As audiências seguiram um padrão: um membro republicano fazia uma pergunta carregada de sim ou não, Hartig tentava responder e era interrompida com “Sim ou não!” O deputado Mike Carey perguntou o que ela queria dizer com mudar a abordagem “América Primeiro” do museu; ela mal conseguiu dizer “Eu diria” antes que ele a calasse. Em um momento, um assessor trouxe um cartaz com fotos de drag queens pela terceira vez em dois dias.

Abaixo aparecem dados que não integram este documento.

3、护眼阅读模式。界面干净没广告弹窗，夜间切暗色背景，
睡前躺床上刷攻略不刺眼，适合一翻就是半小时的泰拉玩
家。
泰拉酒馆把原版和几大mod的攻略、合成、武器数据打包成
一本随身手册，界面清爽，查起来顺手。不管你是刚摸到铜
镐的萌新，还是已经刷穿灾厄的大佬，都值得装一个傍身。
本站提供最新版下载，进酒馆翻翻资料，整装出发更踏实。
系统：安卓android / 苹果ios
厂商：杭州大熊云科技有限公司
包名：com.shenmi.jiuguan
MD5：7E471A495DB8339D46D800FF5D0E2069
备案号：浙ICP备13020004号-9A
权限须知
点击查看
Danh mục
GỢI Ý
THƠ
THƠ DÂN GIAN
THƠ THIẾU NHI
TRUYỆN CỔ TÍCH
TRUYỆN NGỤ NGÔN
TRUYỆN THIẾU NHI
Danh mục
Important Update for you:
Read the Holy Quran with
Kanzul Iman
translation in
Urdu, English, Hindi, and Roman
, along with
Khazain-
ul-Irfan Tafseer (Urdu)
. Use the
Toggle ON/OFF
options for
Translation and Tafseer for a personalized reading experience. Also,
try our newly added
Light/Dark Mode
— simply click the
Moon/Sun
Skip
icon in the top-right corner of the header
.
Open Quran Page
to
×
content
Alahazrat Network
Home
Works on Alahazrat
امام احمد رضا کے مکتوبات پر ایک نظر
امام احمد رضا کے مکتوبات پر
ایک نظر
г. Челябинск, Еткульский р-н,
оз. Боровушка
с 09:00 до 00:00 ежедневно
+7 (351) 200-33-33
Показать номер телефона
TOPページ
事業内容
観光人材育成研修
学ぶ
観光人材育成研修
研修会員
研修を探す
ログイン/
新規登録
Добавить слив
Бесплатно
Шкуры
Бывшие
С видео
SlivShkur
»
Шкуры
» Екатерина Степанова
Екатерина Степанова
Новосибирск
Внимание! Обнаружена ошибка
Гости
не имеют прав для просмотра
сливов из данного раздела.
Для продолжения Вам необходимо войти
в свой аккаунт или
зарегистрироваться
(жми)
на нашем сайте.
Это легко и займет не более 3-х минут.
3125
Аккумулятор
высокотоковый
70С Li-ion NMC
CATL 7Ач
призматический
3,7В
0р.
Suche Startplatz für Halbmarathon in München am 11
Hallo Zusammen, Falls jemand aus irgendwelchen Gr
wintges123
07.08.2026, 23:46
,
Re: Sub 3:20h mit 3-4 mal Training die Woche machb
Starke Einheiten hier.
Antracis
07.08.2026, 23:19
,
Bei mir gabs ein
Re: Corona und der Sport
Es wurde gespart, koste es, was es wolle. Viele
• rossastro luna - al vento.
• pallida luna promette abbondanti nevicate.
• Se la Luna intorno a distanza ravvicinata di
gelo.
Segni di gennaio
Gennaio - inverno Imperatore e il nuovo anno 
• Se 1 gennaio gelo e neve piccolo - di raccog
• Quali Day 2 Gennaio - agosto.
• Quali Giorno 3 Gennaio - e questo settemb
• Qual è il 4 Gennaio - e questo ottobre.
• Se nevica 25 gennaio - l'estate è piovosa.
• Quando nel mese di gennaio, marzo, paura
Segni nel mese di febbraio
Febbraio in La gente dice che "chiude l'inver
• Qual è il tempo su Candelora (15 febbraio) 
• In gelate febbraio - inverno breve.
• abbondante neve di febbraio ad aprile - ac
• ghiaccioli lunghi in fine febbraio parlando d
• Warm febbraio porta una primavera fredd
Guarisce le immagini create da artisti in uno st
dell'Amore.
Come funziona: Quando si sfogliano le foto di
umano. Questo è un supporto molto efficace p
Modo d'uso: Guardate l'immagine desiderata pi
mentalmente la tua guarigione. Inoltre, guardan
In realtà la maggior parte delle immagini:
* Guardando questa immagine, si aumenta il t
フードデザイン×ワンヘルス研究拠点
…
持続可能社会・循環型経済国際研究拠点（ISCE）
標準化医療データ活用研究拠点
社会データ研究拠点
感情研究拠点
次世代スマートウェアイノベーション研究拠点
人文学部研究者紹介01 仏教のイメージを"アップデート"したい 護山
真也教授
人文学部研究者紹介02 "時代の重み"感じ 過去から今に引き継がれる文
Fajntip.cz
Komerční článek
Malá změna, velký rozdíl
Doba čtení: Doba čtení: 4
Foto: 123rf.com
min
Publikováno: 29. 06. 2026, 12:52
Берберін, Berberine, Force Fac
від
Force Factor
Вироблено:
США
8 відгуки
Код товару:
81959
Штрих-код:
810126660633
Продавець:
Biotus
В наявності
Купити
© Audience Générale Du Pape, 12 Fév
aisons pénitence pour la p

As críticas variaram do bizarro – um legislador opinou sobre a importância histórica dos banjos (o museu tem 45) – ao historicamente duvidoso. O deputado Pat Fallon pediu que Hartig concordasse que a América “é a maior nação que a história já conheceu”. O historiador de Yale David Blight, que testemunhou, teve que corrigir o registro: a América não liderou o mundo no fim da escravidão; foi preciso uma guerra civil que matou centenas de milhares para isso.

Não é a primeira vez que o Smithsonian passa por isso. Na década de 1990, uma exposição planejada sobre o Enola Gay gerou acusações semelhantes de patriotismo insuficiente, levando à renúncia do diretor do Museu do Ar e Espaço. Na época, o secretário do Smithsonian, Michael Heyman, defendeu o papel do museu em mostrar “um quadro completo” de eventos marcantes. Desta vez, Hartig observou, com bom humor, que a era fundadora está bem representada: “George Washington é mencionado 54 vezes. Você tem que passar por uma seção inteira sobre ele para chegar a uma reprodução de 4,5 metros da Declaração de Independência.”

No final, não está claro se alguém aprendeu algo sobre as operações reais do museu. Mas uma coisa é certa: amar a América é fácil; explicar história ao Congresso é difícil.